— Увезли ее санитарным поездом, а куда? Уж война кончилась, а я все найти не мог. Сколько справок наводил, сколько писем да заявлений разослал! Думал, с ума сойду! А у нее, оказывается, легкое прострелено было и на лице шрам. Вот этого шрама она испугалась: ведь девушка, и вдруг — шрам... И укрылась она от меня у родителей, в Сибири... Еле нашел.
— Нашел-таки! — обрадовалась Катя Смолкина, хотя и заранее было понятно, что нашел, раз теперь женаты. Но уж очень он живо рассказывал!
— Нашел! И так у меня сложилось, что не могу уехать — недавно на завод поступил, до отпуска далеко. Пишу ей — приезжай, а она отвечает: «Нет, Миша, приезжай сам, посмотрим друг на друга, проверим себя, если ты не разочаруешься — поеду с тобой куда хочешь...» Ну, заметался я, отпуск выпросил и помчался. Привез.
И всем слушавшим его было приятно, что она нашлась и он не испугался ее шрама, и вот — счастливы люди. Даже Торжуев, недоброжелательно встретивший нового карусельщика, незаметно для самого себя растрогался и вставил свое слово:
— Конечно, шрам — пустяки, если женщина хорошая.
— Очень хорошая! — воскликнул Ерохин, доверчиво улыбаясь Торжуеву.
Ерохина предупреждали, для чего его переводят в турбинный цех, и Воробьев, принимая в свою партгруппу нового коммуниста, рассказывал ему, что за люди Торжуев с Белянкиным.

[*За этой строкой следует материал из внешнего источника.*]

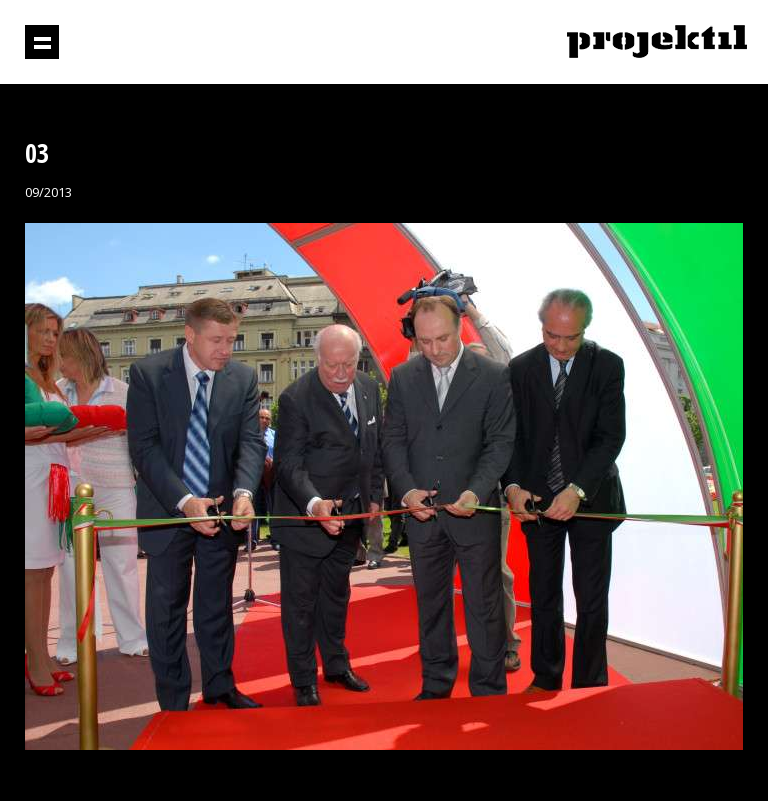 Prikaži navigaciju (42, 42)
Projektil (657, 42)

Но Ерохин с открытой душой шел навстречу «тузам». Он прежде всего искал в людях хорошее — мало ли что говорят, может, и неправда?

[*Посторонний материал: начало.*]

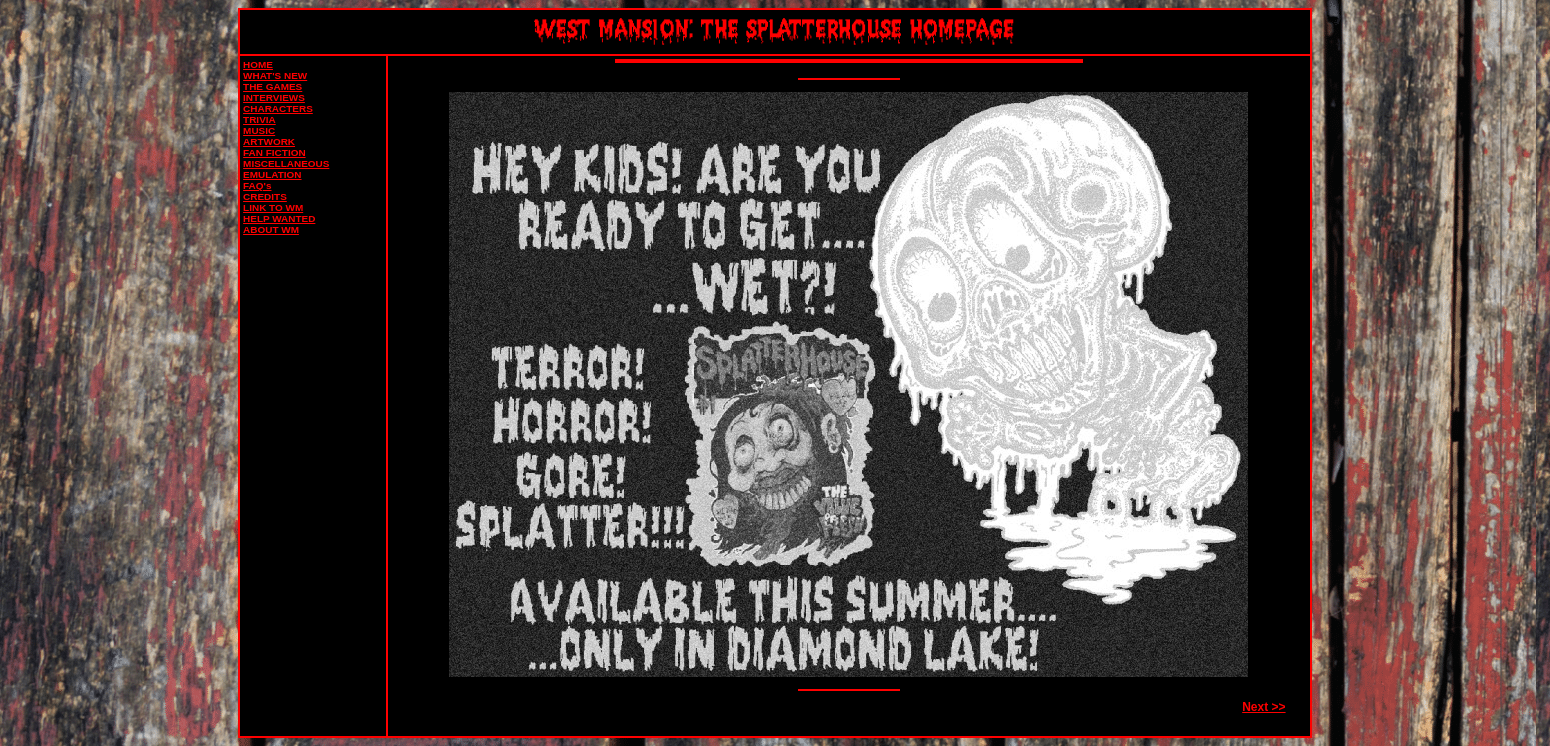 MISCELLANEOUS (286, 163)
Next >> (1263, 707)
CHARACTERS (278, 108)
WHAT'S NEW (275, 75)
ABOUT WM (271, 229)
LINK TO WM (273, 207)
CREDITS (265, 196)
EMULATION (272, 174)
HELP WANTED (279, 218)
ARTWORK (269, 141)
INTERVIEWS (274, 97)
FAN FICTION (274, 152)
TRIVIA (259, 119)
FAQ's (257, 185)
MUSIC (259, 130)
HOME (258, 64)
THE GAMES (272, 86)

А Воробьев отлично видел, что «тузы» с ехидцей присматриваются к новым карусельщикам и на все расспросы их отвечают так неопределенно, что вместо помощи получается издевка.
Теперь, шагая рядом с Ерохиным, он осторожно заговорил об этом, но Ерохин отмахнулся:
— Пускай их! Что я, сам не разберусь? А мне интересно, я нарочно спрашиваю да советуюсь... неужто так и будут чваниться? Только ведь знаешь — говорят: чванство не ум, а недоумье. Себе же хуже делают.
Он помолчал и признался:
— Зацепили они меня. С первого дня зацепили за душу. Не люблю я, когда люди вот так — как кошки. Теперь, пока не пересилю, не успокоюсь. И не уйду из цеха — хоть гони, не уйду.
— А разве ты уходить собираешься?
— Сейчас нет, а вообще — да. Со временем…
И Ерохин мечтательно улыбнулся.
— Куда же?
— В мелиораторы, — сказал Ерохин, помолчал и начал тихо, взволнованно рассказывать:
— Я ведь природу люблю. И рос на юге, вокруг сады, да виноградники, да степь — широкая, без конца-краю... Сколько красоты в ней! Идешь — как по воздуху плывешь, а воздух-то чистый-чистый, и вдруг пахнёт травой нагретой, цветками полевыми... ну, век бы не уходил! А только неустроенность еще в природе... В жаркое лето — высушит все, земля в трещинах, прислушаешься — будто стонет: воды!.. Очень мне хочется руки тут приложить.
— Как же тебя, друг, на завод занесло?
— А я с малолетства машины люблю, — пояснил Ерохин. — Да и как без них? Без них ничего не сделаешь. Я и перед войной на заводе работал, а в войну еще больше машину уважать стал. Техника! А потом...
Он вздохнул, виновато усмехнулся:
— Промах у меня вышел. Задумал я после армии в институт поступать. Лето сидел, готовился... Да, видно, сил не рассчитал. Сельская десятилетка — не городская. Приехал сюда и — провалился. Хотели мне снисхождение сделать как фронтовику. Да нет уж, зачем? Сам чувствовал — не хватает у меня знаний. Поступил на завод и — в вечернюю школу. Попробовал в десятый — трудно. Пошел в девятый. А тут и женился. Как с семьей на стипендию садиться? Кончил десятый, поступил в заочный. Теперь на второй курс перешел. Сессию сдал неплохо.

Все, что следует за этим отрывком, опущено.